## Deep learning regression for attendance prediction

In [1]:
import datetime
import warnings
# warnings.simplefilter("ignore", UserWarning)
import pandas as pd
import numpy as np
import torch
import torch.nn as nn
import torch.nn.functional as F
from torch import optim
from torch.utils.data import DataLoader, Dataset
from sklearn.preprocessing import OneHotEncoder
import random
from tqdm.autonotebook import tqdm
from sklearn.preprocessing import StandardScaler

## Setup dataset and collate function code

In [5]:
class BaseballDataset(Dataset):
    def __init__(
        self,
        split: str,
    ):
        assert split in ["train", "test"], "Invalid split"
        self.df = pd.read_csv(f"models-v2-lle//{split}set_w_lle.csv")
        # self.df = pd.read_csv(f"statistical-learning/processed_{split}.csv")
        number_col = ['previous_5_to_10MA']
        xscaler = StandardScaler().fit(self.df[number_col])
        self.df[number_col] = xscaler.transform(self.df[number_col])
        self.df.drop(['venue', 'start_hour', 'start_time', 'game_page_url', 'wind_speed'], axis=1, inplace=True)
        self.df = pd.get_dummies(self.df, columns=['team1_name', 'team2_name', 'season_type'])

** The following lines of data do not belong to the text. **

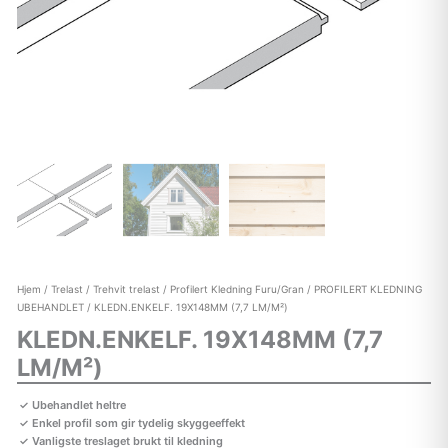
Hjem
/
Trelast
/
Trehvit trelast
/
Profilert Kledning Furu/Gran
/
PROFILERT KLEDNING
UBEHANDLET
/ KLEDN.ENKELF. 19X148MM (7,7 LM/M²)
KLEDN.ENKELF. 19X148MM (7,7
LM/M²)
Ubehandlet heltre
Enkel profil som gir tydelig skyggeeffekt
Vanligste treslaget brukt til kledning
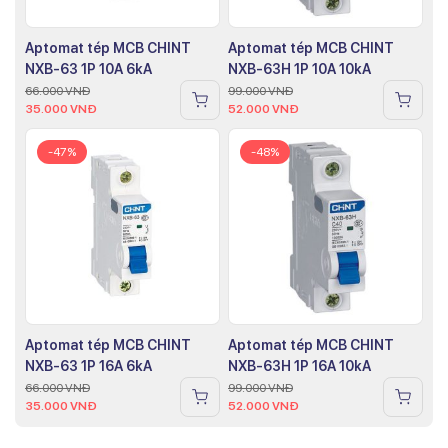
Aptomat tép MCB CHINT
Aptomat tép MCB CHINT
NXB-63 1P 10A 6kA
NXB-63H 1P 10A 10kA
66.000
VNĐ
99.000
VNĐ
35.000
VNĐ
52.000
VNĐ
-47%
-48%
Aptomat tép MCB CHINT
Aptomat tép MCB CHINT
NXB-63 1P 16A 6kA
NXB-63H 1P 16A 10kA
66.000
VNĐ
99.000
VNĐ
35.000
VNĐ
52.000
VNĐ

        self.split = split

    def __len__(self):
        return len(self.df)

    def __getitem__(self, index):
        row = self.df.iloc[index]
        return {
            "y": row["attendance"],
            "x": list(row.drop("attendance")),
            # "x": list(ret.values()) + venue,
        }


def collate_fn(batch):
    y = [data["y"] for data in batch]
    x = [data["x"] for data in batch]

    return {
        "x": torch.Tensor(x),
        "y": torch.Tensor(y),
    }

In [6]:
dataset = BaseballDataset(split="train")
len(dataset.__getitem__(1000)["x"])

107

### Configure model

In [7]:
class Net(nn.Module):
    def __init__(self):
        super().__init__()
        self.fc1 = nn.Linear(107, 1024)
        self.fc2 = nn.Linear(1024, 512)
        self.fc3 = nn.Linear(512, 128)
        self.fc4 = nn.Linear(128, 1)
        nn.init.xavier_uniform_(self.fc1.weight)
        nn.init.zeros_(self.fc1.bias)
        nn.init.xavier_uniform_(self.fc2.weight)
        nn.init.zeros_(self.fc2.bias)
        nn.init.xavier_uniform_(self.fc3.weight)
        nn.init.zeros_(self.fc3.bias)
        nn.init.xavier_uniform_(self.fc4.weight)
        nn.init.zeros_(self.fc4.bias)

    def forward(self, x):
        x = F.relu(self.fc1(x))
        x = F.relu(self.fc2(x))
        x = F.relu(self.fc3(x))

        return self.fc4(x)

## Set up for training

In [85]:
class cfg:
    epoch = 20
    lr = 2e-3
    weight_decay = 0
    batch_size = 32
    random_seed = 1

In [86]:
torch.manual_seed(cfg.random_seed)
torch.use_deterministic_algorithms(True)
net = Net()
loss_fn = nn.L1Loss()
optimizer = torch.optim.AdamW(net.parameters(), lr=cfg.lr, weight_decay=cfg.weight_decay)
# optimizer = torch.optim.SGD(net.parameters(), lr=cfg.lr)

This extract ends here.